_TASK DIRECTIONS:_ Report, as a bare number, how many lines of the entries below contain "хочу".

_Transcribed page contents:_
======
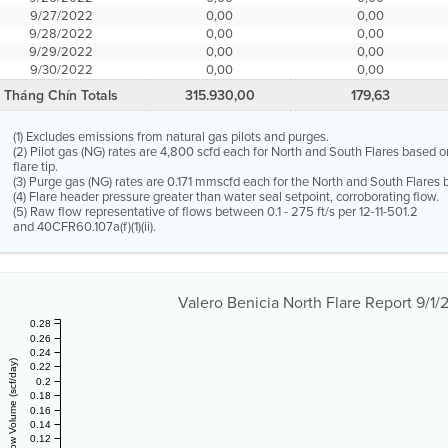
9/27/2022
0,00
0,00
9/28/2022
0,00
0,00
9/29/2022
0,00
0,00
9/30/2022
0,00
0,00
Tháng Chín Totals
315.930,00
179,63
(1) Excludes emissions from natural gas pilots and purges.
(2) Pilot gas (NG) rates are 4,800 scfd each for North and South Flares based o
flare tip.
(3) Purge gas (NG) rates are 0.171 mmscfd each for the North and South Flares b
(4) Flare header pressure greater than water seal setpoint, corroborating flow.
(5) Raw flow representative of flows between 0.1 - 275 ft/s per 12-11-501.2
and 40CFR60.107a(f)(1)(ii).
Valero Benicia North Flare Report 9/1
0.28
0.26
0.24
Vent Gas Flow Volume (scf/day)
0.22
0.2
0.18
0.16
0.14
0.12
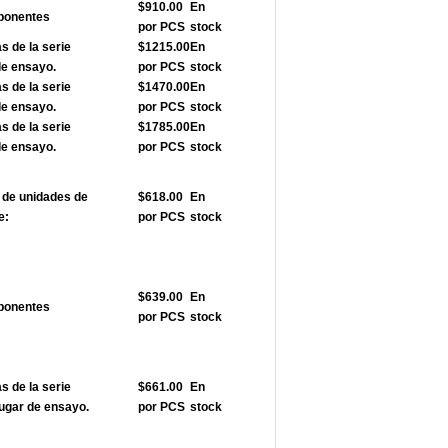
$910.00
En
ponentes
por PCS
stock
 de la serie
$1215.00
En
de ensayo.
por PCS
stock
 de la serie
$1470.00
En
de ensayo.
por PCS
stock
 de la serie
$1785.00
En
de ensayo.
por PCS
stock
de unidades de
$618.00
En
e:
por PCS
stock
$639.00
En
ponentes
por PCS
stock
 de la serie
$661.00
En
ugar de ensayo.
por PCS
stock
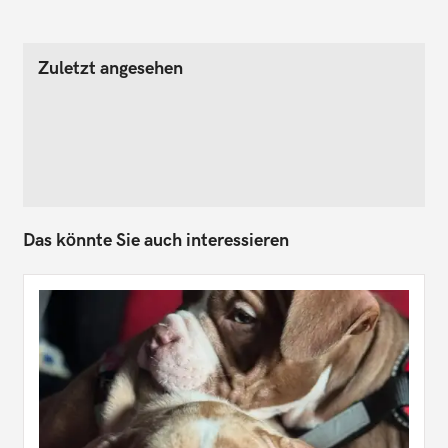
Zuletzt angesehen
Das könnte Sie auch interessieren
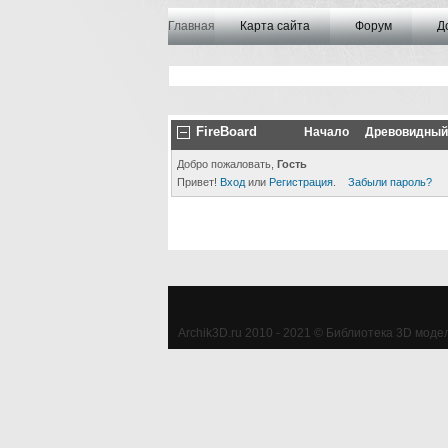
Главная
Карта сайта
Форум
Д
FireBoard
Начало
Древовидный
Добро пожаловать,
Гость
Привет!
Вход
или
Регистрация
.
Забыли пароль?
Archik3D.ru 2010 - 2021 © Библиотека 3D моделе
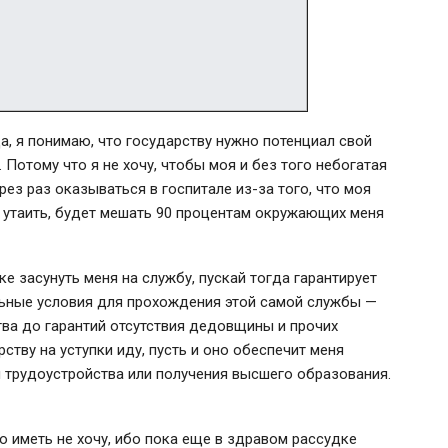
да, я понимаю, что государству нужно потенциал свой
 Потому что я не хочу, чтобы моя и без того небогатая
ерез раз оказываться в госпитале
из-за
того, что моя
 утаить, будет мешать 90 процентам окружающих меня
е засунуть меня на службу, пускай тогда гарантирует
льные условия для прохождения этой самой службы —
ва до гарантий отсутствия дедовщины и прочих
рству на уступки иду, пусть и оно обеспечит меня
 трудоустройства или получения высшего образования.
го иметь не хочу, ибо пока еще в здравом рассудке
======
_WRITTEN ANSWER:_ 2